February 24, 2020

From Webster Hall to the ISB: The 2010 decade brought a new home to the science department

The science department dealt with outdated equipment, carpeted labs and sweltering lecture rooms in Webster Hall. The program received major improvements when the Interdisiplinary Science Building was completed in 2017.

Webster graduate student Thomas Quintero joined the university during the centennial celebration of Webster Hall. This meant Quintero took his first science courses at the university in the hundred-year-old building. He remembers associating a “sense of tradition” with the old building, but adds any attachment was sentimental and not practical.

The Interdisciplinary Science Building (ISB) was founded in 2017. The new building offered students and faculty major improvements and opportunities in contrast to Webster Hall.

According to Stephanie Schroder, professor and chair of Biological Sciences at Webster University, around 10 to 15 students enrolled in biochemistry when she began teaching at Webster in 2003. That number, however, grew and reached over 30 students. “We just didn’t fit in the basement of Webster Hall anymore,” Schroder said.

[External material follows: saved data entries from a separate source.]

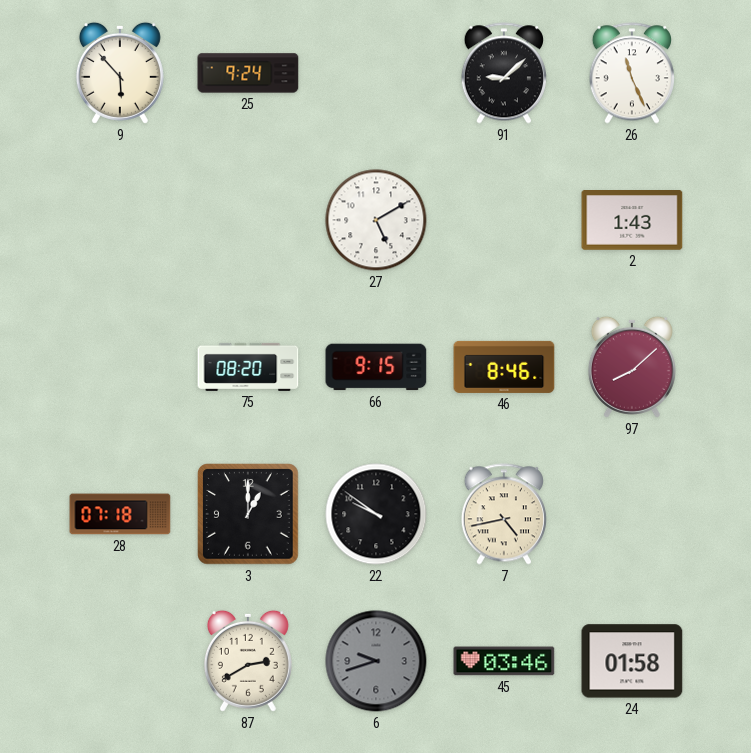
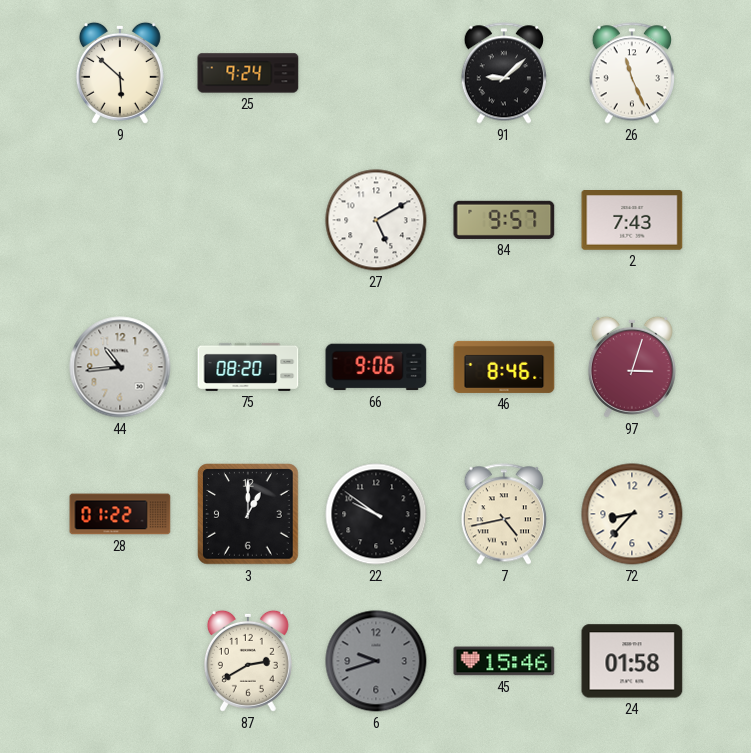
9: 5:53 -> 5:52
84: none -> 9:57
2: 1:43 -> 7:43
44: none -> 10:44
66: 9:15 -> 9:06
97: 8:08 -> 3:03
28: 07:18 -> 01:22
72: none -> 8:37
45: 03:46 -> 15:46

Ryan Groeneman, a chemistry professor, knew the limitations of the Webster Hall labs firsthand. He said the single available chemistry lab housed classes almost constantly, making research difficult for students attempting to finish their senior thesis. “It was a nightmare to schedule it. My research students just had to sneak in when labs were running,” Groeneman said.

Quintero described the chemistry lab at Webster Hall as “the most disorganized room” he had ever seen. Now, Schroder said the new building offers students significantly more space for learning and independent research. When the science department made the move to the ISB, they were also able to provide new and improved equipment.

Schroeder, Groeneman, Quintero, and adjunct professor Lisa Grantham all agreed that the hoods in the ISB were a major improvement when compared to Webster Hall. The concerns over the health and safety risks involved in hyper-congested space were no longer an issue. Quintero said, “You could have access to a safe working environment at all times, so that’s huge.”

The outside of the ISB. Photo credit to Webster University.

In terms of new equipment, the science department has received sinks in every lab, dishwashers, computer facilities in the ISB.

Another opportunity that came with the ISB was the creation of a chemistry major. Groeneman said that, before the ISB was built, the only chemistry courses available supported the biology curriculum. The one chemistry lab at Webster Hall was already in use for the majority of the day, so Groeneman said it would have been impossible to create the major while at Webster Hall and provide the appropriate facilities for students. The construction of the ISB offered the science department the room it needed to add the necessary classes.

Faculty were not the only people to take advantage of the new opportunities the ISB had to offer. Quintero co-founded a chapter of the Beta Beta Beta (TriBeta) National Honor Society during his senior year after the ISB was completed. This society is based on student’s understanding and exploration of biological sciences.

Quintero said that before the ISB was completed, he would not have tried to involve Webster in the TriBeta honor society. “The ISB kind of shows that the school is growing and that we are making an investment in science,” Quintero said.

Generally, Grantham said she thought the new building allowed students to have greater confidence in their work. “A state-of-the-art research facility… lets them feel like Webster does care about the science program,” Grantham said.

There is a general consensus that the ISB has contributed to a positive working atmosphere for the science department. “This building is an incredible addition to Webster,” Quintero said. “It helps make students more passionate about what we are doing because it really feels like what you are doing is actual real science.”